### Data for review

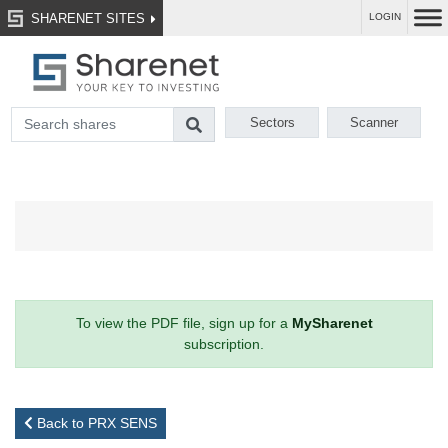
SHARENET SITES
LOGIN
Sectors
Scanner
To view the PDF file, sign up for a
MySharenet
subscription.
Back to PRX SENS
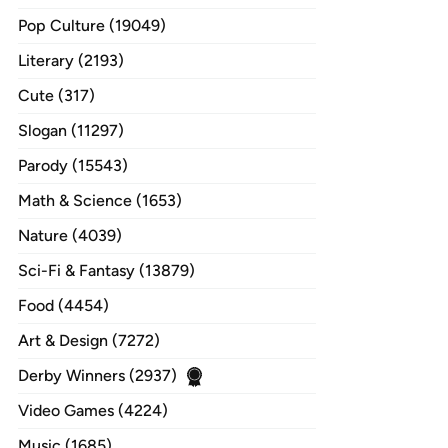
Pop Culture (19049)
Literary (2193)
Cute (317)
Slogan (11297)
Parody (15543)
Math & Science (1653)
Nature (4039)
Sci-Fi & Fantasy (13879)
Food (4454)
Art & Design (7272)
Derby Winners (2937)
Video Games (4224)
Music (1685)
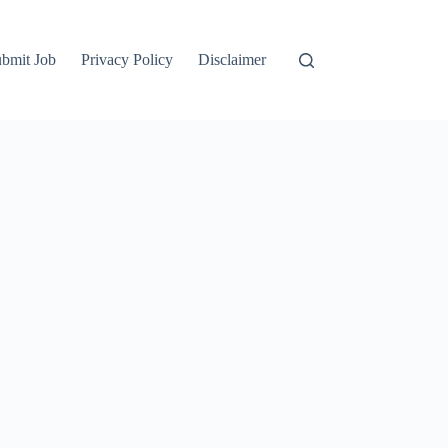
bmit Job
Privacy Policy
Disclaimer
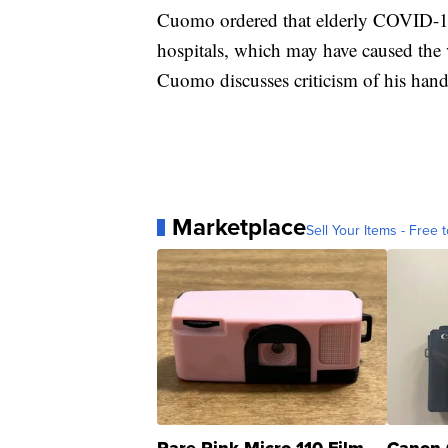
Cuomo ordered that elderly COVID-19 
hospitals, which may have caused the 
Cuomo discusses criticism of his hand
Marketplace
Sell Your Items - Free t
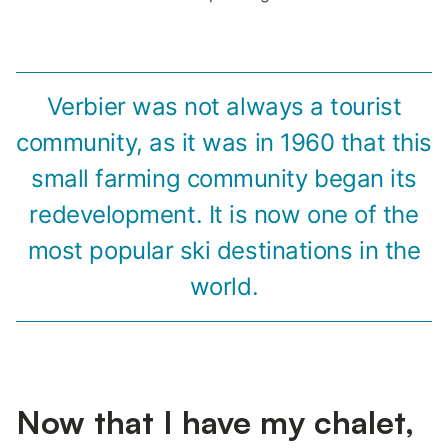
Verbier was not always a tourist
community, as it was in 1960 that this
small farming community began its
redevelopment. It is now one of the
most popular ski destinations in the
world.
Now that I have my chalet,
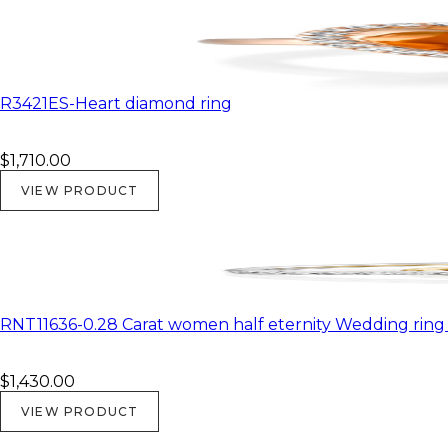
R3421ES-Heart diamond ring
$1,710.00
VIEW PRODUCT
RNT11636-0.28 Carat women half eternity Wedding ring i
$1,430.00
VIEW PRODUCT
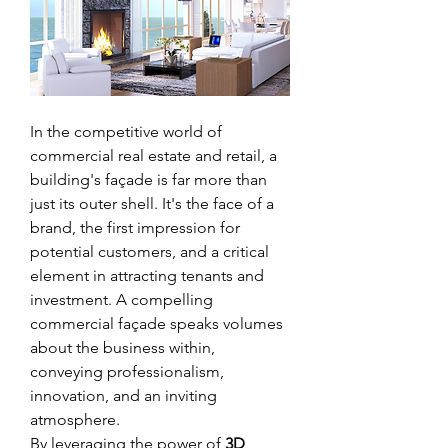
In the competitive world of 
commercial real estate and retail, a 
building's façade is far more than 
just its outer shell. It's the face of a 
brand, the first impression for 
potential customers, and a critical 
element in attracting tenants and 
investment. A compelling 
commercial façade speaks volumes 
about the business within, 
conveying professionalism, 
innovation, and an inviting 
atmosphere.
By leveraging the power of 
3D 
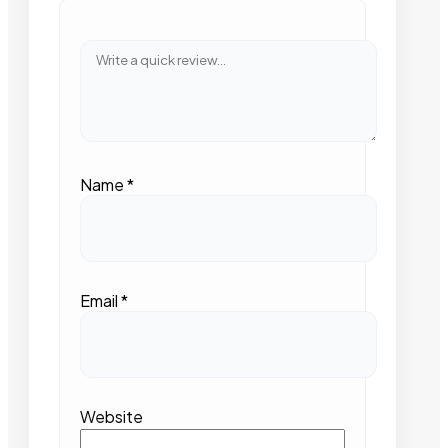
Name
*
Email
*
Website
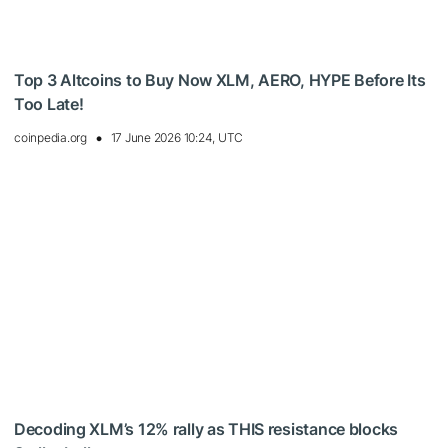
Top 3 Altcoins to Buy Now XLM, AERO, HYPE Before Its
Too Late!
coinpedia.org
17 June 2026 10:24, UTC
Decoding XLM’s 12% rally as THIS resistance blocks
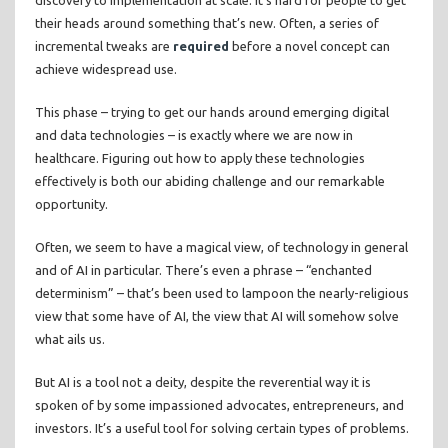
discovery to implementation at scale. It’s hard for people to get
their heads around something that’s new. Often, a series of
incremental tweaks are
required
before a novel concept can
achieve widespread use.
This phase – trying to get our hands around emerging digital
and data technologies – is exactly where we are now in
healthcare. Figuring out how to apply these technologies
effectively is both our abiding challenge and our remarkable
opportunity.
Often, we seem to have a magical view, of technology in general
and of AI in particular. There’s even a phrase – “enchanted
determinism” – that’s been used to lampoon the nearly-religious
view that some have of AI, the view that AI will somehow solve
what ails us.
But AI is a tool not a deity, despite the reverential way it is
spoken of by some impassioned advocates, entrepreneurs, and
investors. It’s a useful tool for solving certain types of problems.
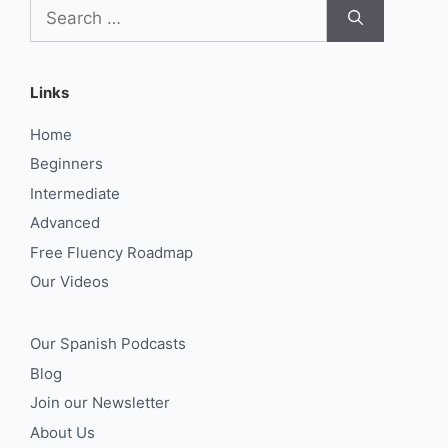
Search
for:
Links
Home
Beginners
Intermediate
Advanced
Free Fluency Roadmap
Our Videos
Our Spanish Podcasts
Blog
Join our Newsletter
About Us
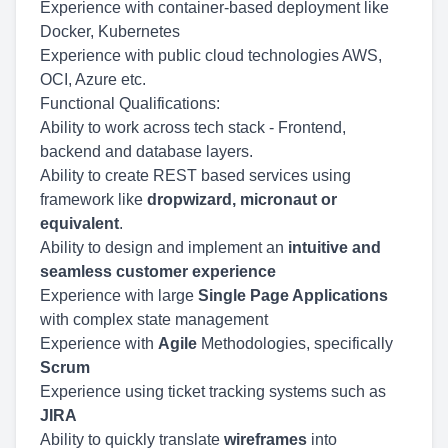
Experience with container-based deployment like
Docker, Kubernetes
Experience with public cloud technologies AWS,
OCI, Azure etc.
Functional Qualifications:
Ability to work across tech stack - Frontend,
backend and database layers.
Ability to create REST based services using
framework like
dropwizard, micronaut or
equivalent
.
Ability to design and implement an
intuitive and
seamless customer experience
Experience with large
Single Page Applications
with complex state management
Experience with
Agile
Methodologies, specifically
Scrum
Experience using ticket tracking systems such as
JIRA
Ability to quickly translate
wireframes
into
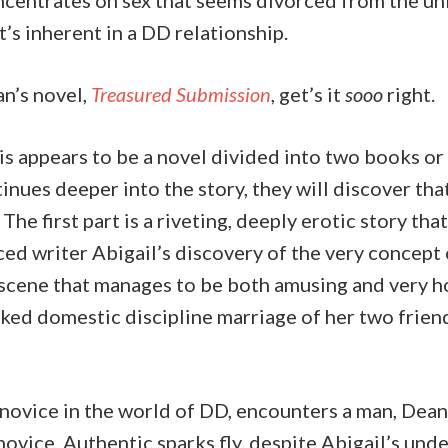
ncentrates on sex that seems divorced from the u
’s inherent in a DD relationship.
n’s novel,
Treasured Submission
, get’s it
sooo
right.
this appears to be a novel divided into two books or 
inues deeper into the story, they will discover that
 The first part is a riveting, deeply erotic story tha
ed writer Abigail’s discovery of the very concept
a scene that manages to be both amusing and very ho
aked domestic discipline marriage of her two frie
l novice in the world of DD, encounters a man, Dean
novice. Authentic sparks fly, despite Abigail’s un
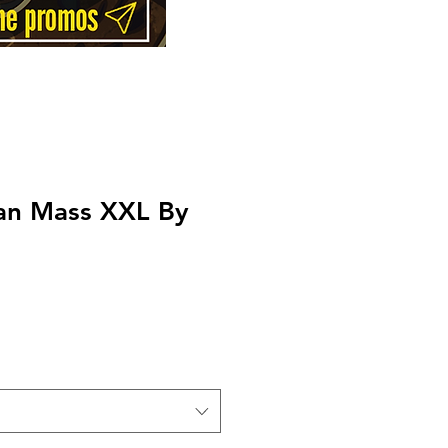
an Mass XXL By
Price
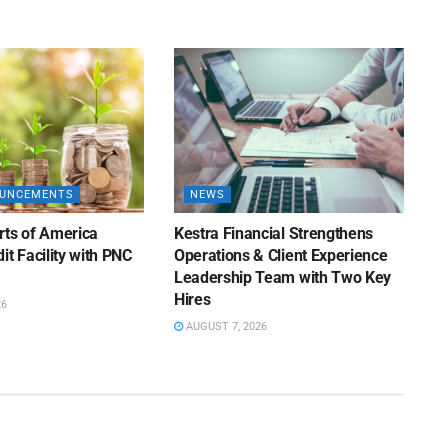
OUNCEMENTS
NEWS
rts of America
Kestra Financial Strengthens
it Facility with PNC
Operations & Client Experience
Leadership Team with Two Key
Hires
26
AUGUST 7, 2026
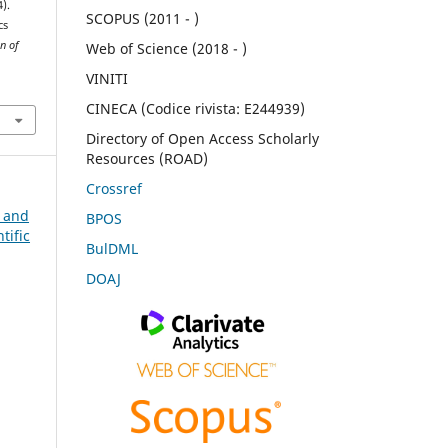
4).
SCOPUS (2011 - )
cs
n of
Web of Science (2018 - )
VINITI
CINECA (Codice rivista: E244939)
Directory of Open Access Scholarly
Resources (ROAD)
Crossref
n and
BPOS
tific
BulDML
DOAJ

######

### [Task item]
Exactly the lines from the top of the listing through the line holding "community, as it was in 1960 that this" should be repeated, with pictures left out.

### [Response area]
SHARENET SITES
LOGIN
Sectors
Scanner
To view the PDF file, sign up for a
MySharenet
subscription.
Back to PRX SENS
Pop Culture (19049)
Literary (2193)
Cute (317)
Slogan (11297)
Parody (15543)
Math & Science (1653)
Nature (4039)
Sci-Fi & Fantasy (13879)
Food (4454)
Art & Design (7272)
Derby Winners (2937)
Video Games (4224)
Music (1685)
bmit Job
Privacy Policy
Disclaimer
Cuomo ordered that elderly COVID-19 
hospitals, which may have caused the 
Cuomo discusses criticism of his hand
Marketplace
Sell Your Items - Free t
Verbier was not always a tourist
community, as it was in 1960 that this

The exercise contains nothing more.